> Problem details
Reproduce every line in the material below that holds "consentement".

============

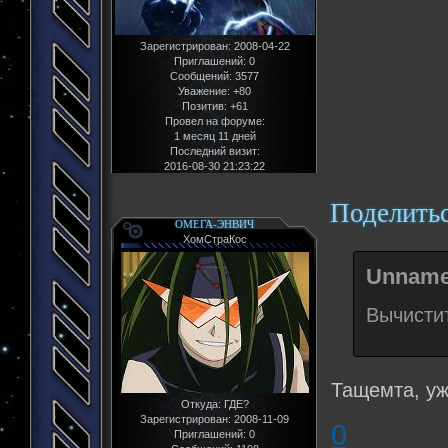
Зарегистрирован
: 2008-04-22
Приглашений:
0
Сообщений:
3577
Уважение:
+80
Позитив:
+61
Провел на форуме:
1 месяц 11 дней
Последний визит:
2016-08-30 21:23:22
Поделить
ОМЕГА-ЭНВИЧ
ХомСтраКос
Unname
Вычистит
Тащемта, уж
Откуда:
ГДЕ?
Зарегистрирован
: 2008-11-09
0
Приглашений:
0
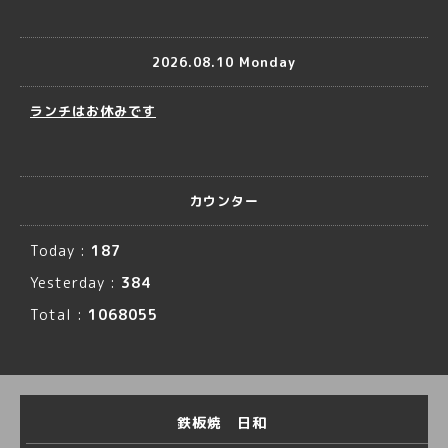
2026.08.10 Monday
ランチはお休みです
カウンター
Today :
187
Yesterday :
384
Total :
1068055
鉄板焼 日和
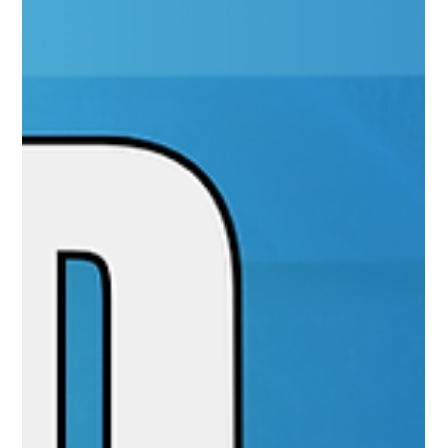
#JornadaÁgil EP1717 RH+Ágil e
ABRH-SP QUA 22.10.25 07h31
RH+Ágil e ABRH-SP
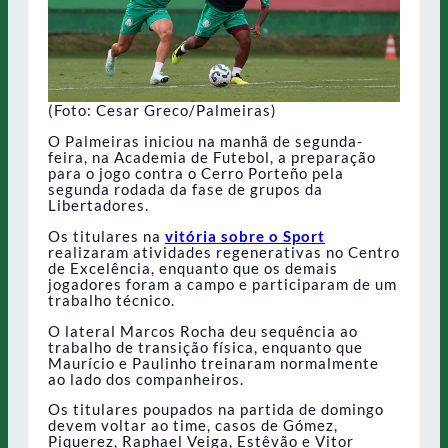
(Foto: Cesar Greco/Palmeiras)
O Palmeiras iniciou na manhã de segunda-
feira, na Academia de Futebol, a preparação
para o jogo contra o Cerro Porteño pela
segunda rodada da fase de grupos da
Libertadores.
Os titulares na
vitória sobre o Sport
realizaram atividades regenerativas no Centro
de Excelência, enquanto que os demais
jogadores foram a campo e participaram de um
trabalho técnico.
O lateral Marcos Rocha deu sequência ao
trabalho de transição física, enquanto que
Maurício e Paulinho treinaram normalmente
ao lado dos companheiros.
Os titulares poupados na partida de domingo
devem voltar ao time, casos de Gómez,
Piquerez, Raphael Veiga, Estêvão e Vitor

============

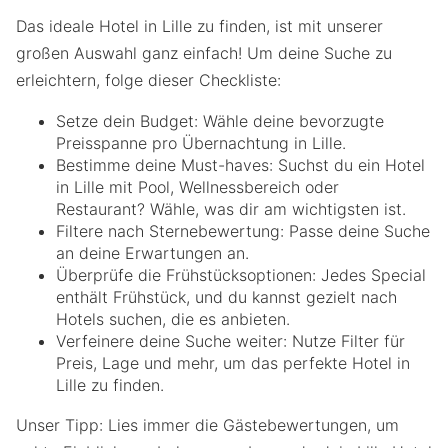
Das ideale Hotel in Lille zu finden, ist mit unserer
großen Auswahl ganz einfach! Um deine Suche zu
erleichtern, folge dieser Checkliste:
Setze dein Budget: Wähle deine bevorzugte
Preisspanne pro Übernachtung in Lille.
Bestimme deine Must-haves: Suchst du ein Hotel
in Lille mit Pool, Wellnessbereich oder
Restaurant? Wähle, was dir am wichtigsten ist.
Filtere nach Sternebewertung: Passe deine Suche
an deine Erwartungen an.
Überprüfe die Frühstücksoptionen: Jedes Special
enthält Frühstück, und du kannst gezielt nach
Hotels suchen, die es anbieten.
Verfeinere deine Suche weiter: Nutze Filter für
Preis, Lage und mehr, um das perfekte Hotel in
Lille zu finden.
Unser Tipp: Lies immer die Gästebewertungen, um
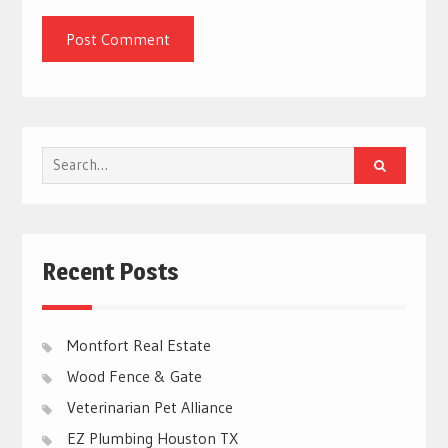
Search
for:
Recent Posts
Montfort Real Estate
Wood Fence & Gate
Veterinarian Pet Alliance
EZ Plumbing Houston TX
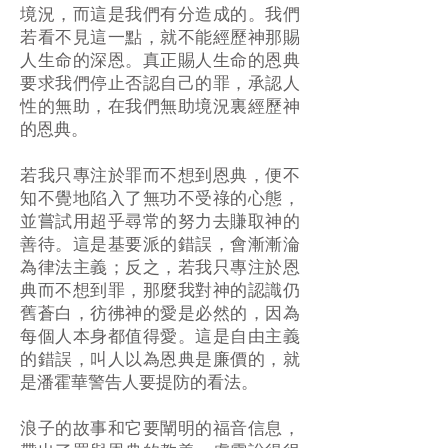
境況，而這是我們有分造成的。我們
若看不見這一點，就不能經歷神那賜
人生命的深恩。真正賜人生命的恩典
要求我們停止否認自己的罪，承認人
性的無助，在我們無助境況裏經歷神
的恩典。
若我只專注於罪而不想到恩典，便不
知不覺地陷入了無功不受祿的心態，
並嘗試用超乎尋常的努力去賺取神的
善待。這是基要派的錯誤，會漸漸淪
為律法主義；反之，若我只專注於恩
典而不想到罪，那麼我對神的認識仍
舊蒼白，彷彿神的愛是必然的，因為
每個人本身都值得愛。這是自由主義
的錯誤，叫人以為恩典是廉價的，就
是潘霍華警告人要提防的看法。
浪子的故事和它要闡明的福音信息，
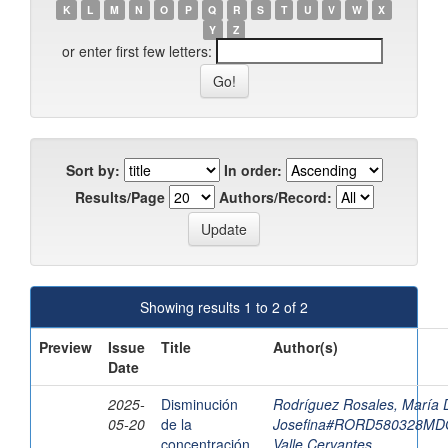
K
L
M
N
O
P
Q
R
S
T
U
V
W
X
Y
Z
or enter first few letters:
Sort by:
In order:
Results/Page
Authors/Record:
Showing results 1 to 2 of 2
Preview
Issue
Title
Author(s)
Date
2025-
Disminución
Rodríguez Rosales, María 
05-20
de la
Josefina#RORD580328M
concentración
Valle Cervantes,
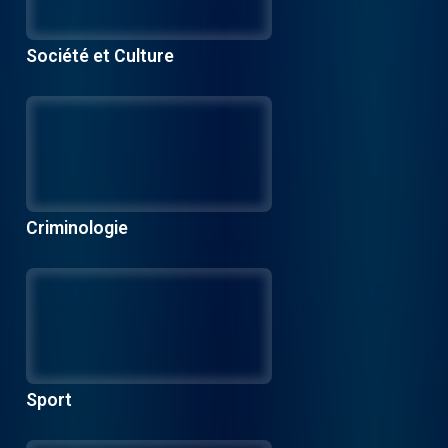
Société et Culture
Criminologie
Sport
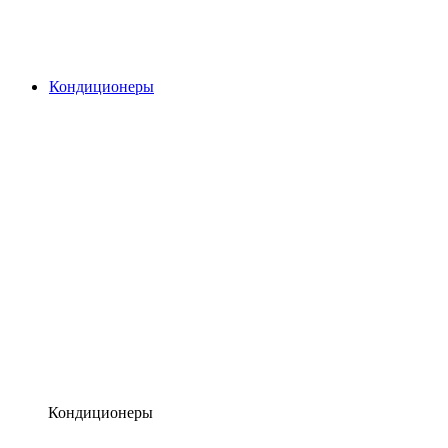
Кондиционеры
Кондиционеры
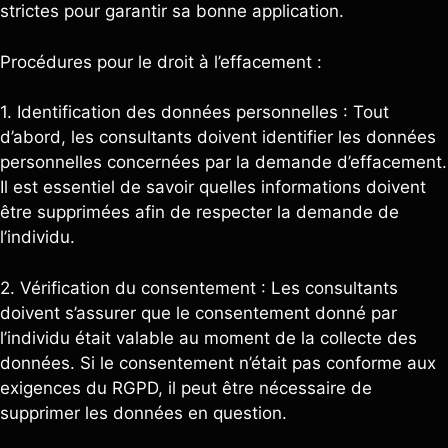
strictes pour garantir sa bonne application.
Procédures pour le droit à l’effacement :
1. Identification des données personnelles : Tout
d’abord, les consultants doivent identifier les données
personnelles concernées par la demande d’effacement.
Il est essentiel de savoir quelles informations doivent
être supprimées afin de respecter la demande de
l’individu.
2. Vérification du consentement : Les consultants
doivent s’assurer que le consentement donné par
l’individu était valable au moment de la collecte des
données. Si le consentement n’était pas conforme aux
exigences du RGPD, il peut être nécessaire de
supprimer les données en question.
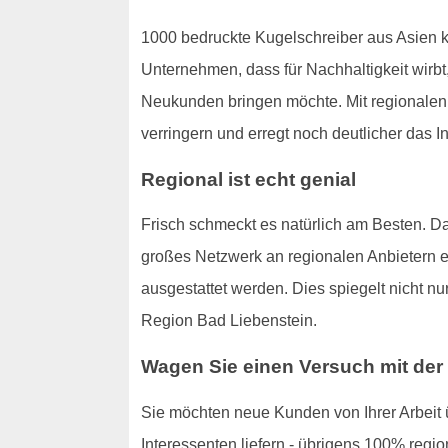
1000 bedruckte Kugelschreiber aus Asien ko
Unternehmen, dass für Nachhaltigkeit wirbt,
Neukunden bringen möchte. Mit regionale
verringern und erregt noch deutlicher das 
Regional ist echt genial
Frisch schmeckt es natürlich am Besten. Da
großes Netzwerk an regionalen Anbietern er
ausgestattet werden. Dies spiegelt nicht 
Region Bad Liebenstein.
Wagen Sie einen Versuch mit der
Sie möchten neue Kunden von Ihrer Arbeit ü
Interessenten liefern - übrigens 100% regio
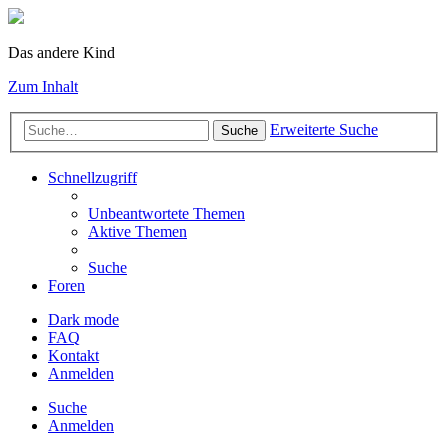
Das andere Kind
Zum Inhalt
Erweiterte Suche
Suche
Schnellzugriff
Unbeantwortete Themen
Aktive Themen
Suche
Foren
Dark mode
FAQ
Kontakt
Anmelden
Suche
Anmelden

============

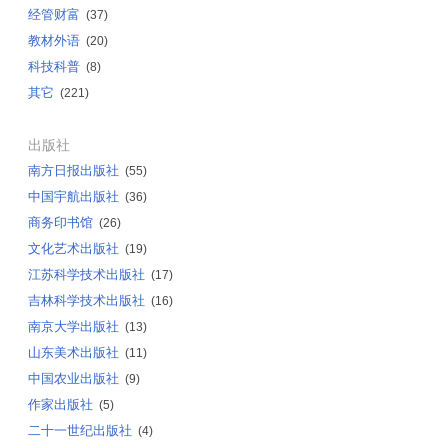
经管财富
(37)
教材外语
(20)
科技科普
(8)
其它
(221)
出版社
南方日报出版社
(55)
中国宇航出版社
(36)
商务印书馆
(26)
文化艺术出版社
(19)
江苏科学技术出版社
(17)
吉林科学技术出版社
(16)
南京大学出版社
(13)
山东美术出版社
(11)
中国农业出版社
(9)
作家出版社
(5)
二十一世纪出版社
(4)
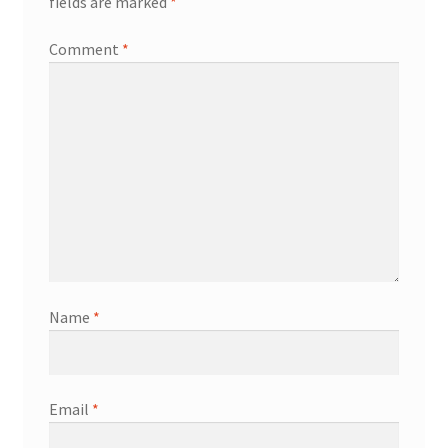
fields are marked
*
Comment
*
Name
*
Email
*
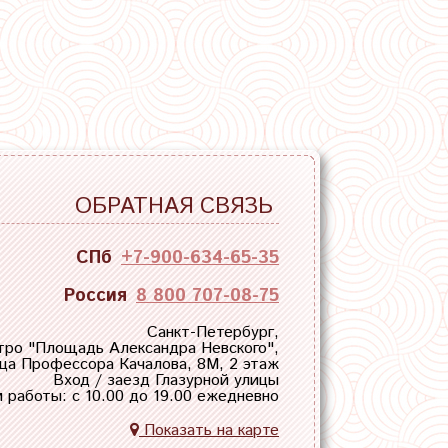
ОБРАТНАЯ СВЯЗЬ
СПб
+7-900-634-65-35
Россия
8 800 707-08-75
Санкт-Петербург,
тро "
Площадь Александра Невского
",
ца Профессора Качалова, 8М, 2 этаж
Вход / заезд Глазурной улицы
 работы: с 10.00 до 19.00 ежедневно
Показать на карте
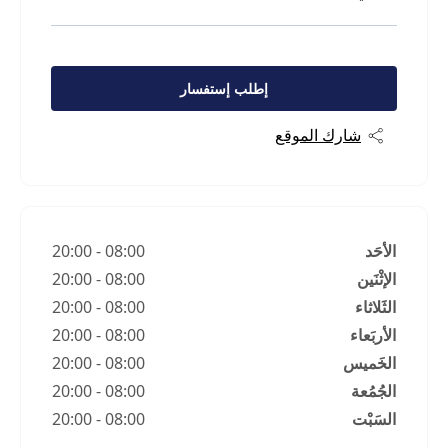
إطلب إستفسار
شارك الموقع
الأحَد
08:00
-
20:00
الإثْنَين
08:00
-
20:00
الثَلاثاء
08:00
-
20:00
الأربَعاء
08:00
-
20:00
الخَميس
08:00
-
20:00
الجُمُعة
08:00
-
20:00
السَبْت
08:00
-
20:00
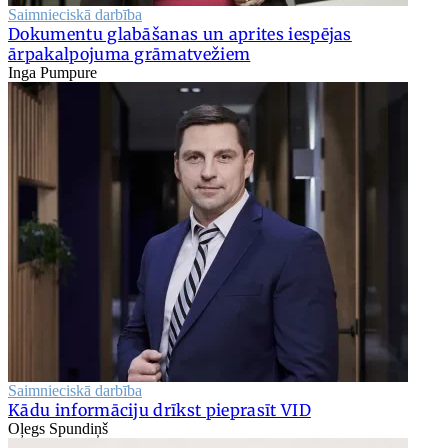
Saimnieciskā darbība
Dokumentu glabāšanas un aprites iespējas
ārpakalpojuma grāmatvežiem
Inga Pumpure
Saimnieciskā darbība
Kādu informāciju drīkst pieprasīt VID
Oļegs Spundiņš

============

> Response area
2. Vérification du consentement : Les consultants
doivent s’assurer que le consentement donné par
données. Si le consentement n’était pas conforme aux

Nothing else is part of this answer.